Greenhouse gas mitigation options for Māori pastoral farmers
The New Zealand agricultural industry is commited to reducing greenhouse gas emissions, to meet its requirements under the Kyoto Protocol. But for some farmers it can be a challenge to balance economic and environmental concerns.
Farmers want to remain profitable, but increasing farm production can increase greenhouse gas emissions, which has implications for global warming and climate change.
In the future agricultural greenhouse gas emissions are likely to be regulated, or subject to a carbon tax, so New Zealand farmers need better information on technologies and strategies to mitigate emissions voluntarily to reduce their farm’s environmental footprint.

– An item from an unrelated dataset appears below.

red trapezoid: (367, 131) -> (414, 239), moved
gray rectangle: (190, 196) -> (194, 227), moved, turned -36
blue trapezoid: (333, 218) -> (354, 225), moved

AgResearch has partnered with Scion and AgFirst to investigate greenhouse gas mitigation options for Māori pastoral farmers, a three-year research project funded by the New Zealand Agricultural Greenhouse Gas Research Centre (NZAGRC).
The project, led by Dr Tanira Kingi, started on July 1 2014 and aims to help the Māori pastoral sector increase resource efficiency and farm profitability, while lowering greenhouse gas emissions.
Although the outcomes of the research are expected to be pertinant to all farmers, Māori farmers are the focus of this project. Land legislation, cultural preferences and ownership structural differences mean Māori landowners don’t always respond to environmental challenges in the same way as the general sector. For example, governance decisions can be more complex when a farm is run by an incorporation, trust or company. ‘Kaitiakitanga’, or guardianship of the land and a concern for protecting the environment, is an important principle to Māori, and also plays a role in decision-making.
There are three stages to the programme, currently underway. The first stage, led by Dr Tanira Kingi, involves developing a profile of the Māori pastoral sector using farm typologies that are representative of the sector. These typologies or representative categories are based on things like scale, ownership structure, enterprise deversity and production systems.
A network of 30 Māori farms that represent the main typologies will be selected from across New Zealand. Each farm will be profiled and modelled in Overseer to determine and benchmark their emissions profile.
The second stage of the programme, mitigation modelling and design led Scion’s Graham West, will model a range of mitigation options and their impacts on four case study farms. These four farms will be selected from the 30 farms, from different regions, for more indepth analysis using Farmax, Mitigator and Forecaster.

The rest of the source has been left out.